[DATA SECTION]

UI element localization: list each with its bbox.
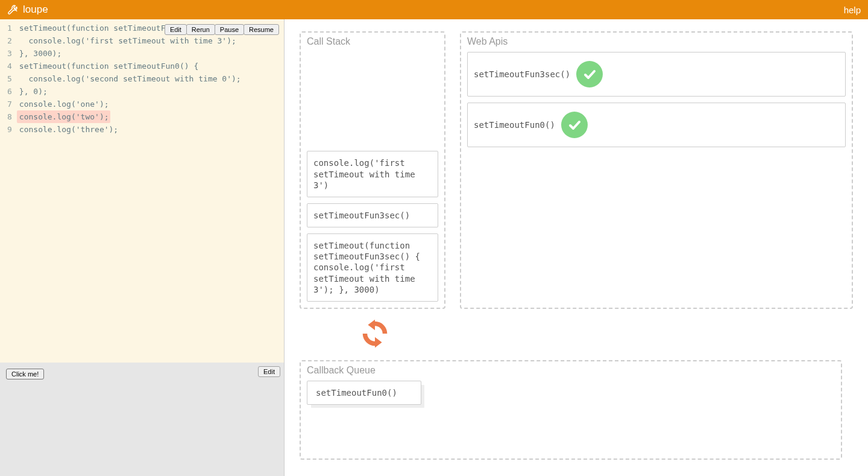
code-editor[interactable]: 123456789 setTimeout(function setTimeout…: [0, 19, 284, 138]
web-apis-panel: Web Apis setTimeoutFun3sec() setTimeoutF…: [460, 31, 853, 309]
app-title: loupe: [23, 4, 48, 16]
left-column: Edit Rerun Pause Resume 123456789 setTim…: [0, 19, 285, 476]
html-render-pane: Edit Click me!: [0, 363, 284, 476]
callback-queue-panel: Callback Queue setTimeoutFun0(): [300, 360, 842, 460]
code-line: console.log('first setTimeout with time …: [17, 34, 284, 47]
event-loop-icon: [354, 316, 396, 353]
stack-frame: setTimeout(function setTimeoutFun3sec() …: [307, 233, 438, 302]
callback-queue-title: Callback Queue: [307, 365, 376, 376]
line-number: 8: [7, 110, 12, 123]
code-line: }, 0);: [17, 85, 284, 98]
check-icon: [576, 61, 603, 87]
web-api-label: setTimeoutFun3sec(): [474, 69, 570, 80]
code-line: }, 3000);: [17, 47, 284, 60]
line-number: 4: [7, 60, 12, 72]
resume-button[interactable]: Resume: [244, 24, 279, 35]
web-apis-title: Web Apis: [467, 36, 508, 47]
editor-controls: Edit Rerun Pause Resume: [165, 24, 279, 35]
app-header: loupe help: [0, 0, 868, 19]
code-line: console.log('three');: [17, 123, 284, 136]
code-line: console.log('one');: [17, 98, 284, 110]
click-me-button[interactable]: Click me!: [6, 369, 44, 379]
code-line: setTimeout(function setTimeoutFun0() {: [17, 60, 284, 72]
line-number: 3: [7, 47, 12, 60]
call-stack-panel: Call Stack console.log('first setTimeout…: [300, 31, 445, 309]
code-lines: setTimeout(function setTimeoutFun3sec() …: [17, 19, 284, 138]
line-number: 7: [7, 98, 12, 110]
visualization-column: Call Stack console.log('first setTimeout…: [285, 19, 868, 476]
web-api-item: setTimeoutFun3sec(): [467, 52, 846, 97]
code-editor-panel: Edit Rerun Pause Resume 123456789 setTim…: [0, 19, 284, 363]
main-layout: Edit Rerun Pause Resume 123456789 setTim…: [0, 19, 868, 476]
line-number: 1: [7, 22, 12, 34]
rerun-button[interactable]: Rerun: [186, 24, 215, 35]
header-left: loupe: [7, 4, 48, 16]
line-number: 5: [7, 72, 12, 85]
render-edit-button[interactable]: Edit: [258, 366, 280, 377]
check-icon: [561, 112, 588, 138]
edit-button[interactable]: Edit: [165, 24, 187, 35]
line-number: 2: [7, 34, 12, 47]
help-link[interactable]: help: [844, 5, 861, 15]
line-gutter: 123456789: [0, 19, 17, 138]
line-number: 9: [7, 123, 12, 136]
web-api-item: setTimeoutFun0(): [467, 103, 846, 147]
line-number: 6: [7, 85, 12, 98]
callback-item: setTimeoutFun0(): [307, 381, 421, 405]
call-stack-title: Call Stack: [307, 36, 350, 47]
code-line: console.log('two');: [17, 110, 110, 123]
tools-icon: [7, 4, 18, 15]
stack-frame: console.log('first setTimeout with time …: [307, 151, 438, 197]
event-loop-row: [300, 309, 853, 360]
stack-frame: setTimeoutFun3sec(): [307, 203, 438, 227]
web-api-label: setTimeoutFun0(): [474, 119, 555, 130]
code-line: console.log('second setTimeout with time…: [17, 72, 284, 85]
top-row: Call Stack console.log('first setTimeout…: [300, 31, 853, 309]
pause-button[interactable]: Pause: [215, 24, 244, 35]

[/DATA SECTION]

* _YOUR GOAL_
Which lines above hold the word "button"? Copy each of them.

* _SOLUTION TO THIS EXERCISE_
resume-button[interactable]: Resume: [244, 24, 279, 35]
click-me-button[interactable]: Click me!: [6, 369, 44, 379]
rerun-button[interactable]: Rerun: [186, 24, 215, 35]
render-edit-button[interactable]: Edit: [258, 366, 280, 377]
edit-button[interactable]: Edit: [165, 24, 187, 35]
pause-button[interactable]: Pause: [215, 24, 244, 35]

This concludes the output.